THE MIND AND MUSIC OF GEORGE GERSHWIN
March 2015
The PER 2015 Music Educational event featured a presentation by Richard Kogan, MD. In addition, PER honored Former Los Angeles County Supervisor Edmund D. Edelman with The 2015 PER Advocate Award in recognition of his countless contributions to the quality of life of our community.
Richard Kogan has a distinguished career both as a musician and as a psychiatrist. He is renowned for his lecture/recital presentations that explore the role of music in healing and the influence of psychological factors, psychiatric and medical illness on the creative output of composers. Following his past highly successful PER presentations on Beethoven and Schumann, Dr. Kogan returned to explore the impact of psychological factors and psychiatric illness on the creative output of the great American composer George Gershwin. His discussion was highlighted by his piano performances of Gershwin masterpieces, including Rhapsody in Blue.
Throughout his 30 years in elective office, Ed Edelman fought on behalf of the most vulnerable abused and neglected children, the homeless and the mentally ill. He is credited with the creation of the first County Department of Children and Family Services in the country, the innovative Edmund D. Edelman Children’s Court and the Edmund D. Edelman Westside Mental Health Center. Once an accomplished amateur cellist, he is also known for his passionate support of music and the arts. Many of our region’s most beloved cultural venues: the Hollywood Bowl, Disney Hall, the John Anson Ford Theater, the Los Angeles County Museum of Art and the Colburn School of Music, were established or protected through his efforts. Ed’s contributions to our community are legion. Read more about Ed at EdEdelmanDocumentary.com
SCHUMANN, MUSIC, MOODS AND MADNESS
March 2014
The 2014 event at the NPI Semel auditorium was a full house event. It started with Dr Marvin Shouthard’s impressive & eloquent introduction of the 2014 PER ADVOCATE and was followed by Professor Elyn Saks’s acceptance of her award. Everyone present was very moved hearing Elyn’s compelling story and the many lessons she offered about the road to recovery and to living with mental illness.

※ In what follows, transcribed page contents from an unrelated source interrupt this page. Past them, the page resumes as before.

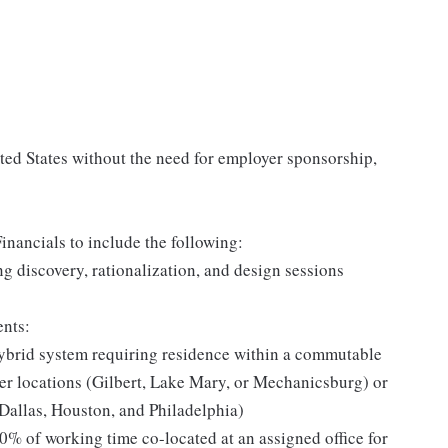
ited States without the need for employer sponsorship,
nancials to include the following:
 discovery, rationalization, and design sessions
ents:
brid system requiring residence within a commutable
ter locations (Gilbert, Lake Mary, or Mechanicsburg) or
Dallas, Houston, and Philadelphia)
0% of working time co-located at an assigned office for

The presentation/performance by Dr Kogan that concluded the evening was considered as “stunning” and “exceptional” by those present. His empathic and learned understanding of the role of Robert Schumann’s mental illness in his life and in his musical creativity was very moving. Schumann’s creative genius was demonstrated by Dr. Kogan’s masterful playing of key sections of his music. His tragic end from illness reminded us of the critical role of scientific progress since the 1800s. This was a night of inspired hopefulness because it clearly demonstrated that progress and highlighted the difference in the outcomes of these two geniuses: Schumann & Saks.
BEETHOVEN: CREATIVE GENIUS AND PSYCHIATRIC ILLNESS
April 2012
A performance and talk was given by Richard Kogan, MD highlighting the connection that can exist between creativity and mental health conditions. In addition, the PER Advocate Award was presented to Sharon Dunas, MFT, President National Alliance on Mental Illness (NAMI) LA County & Westside LA and PER Board Member.
MAHLER ON THE COUCH
April 2011
A film by Percy Adlon & Felix Adlon
Screening and discussion with directors
“Mahler on the Couch” is based on Gustav Mahler’s life, and depicts his marriage, his despair and his consultations with Sigmund Freud. The film masterfully interweaves themes of death, reactions to loss, depression, sexuality, betrayal and feminine strivings for empowerment and personhood. It was described by The Hollywood Reporter as “delightful, witty, artistically vigorous and occasionally loony fantasia about Vienna’s cultural elite 100 years ago.”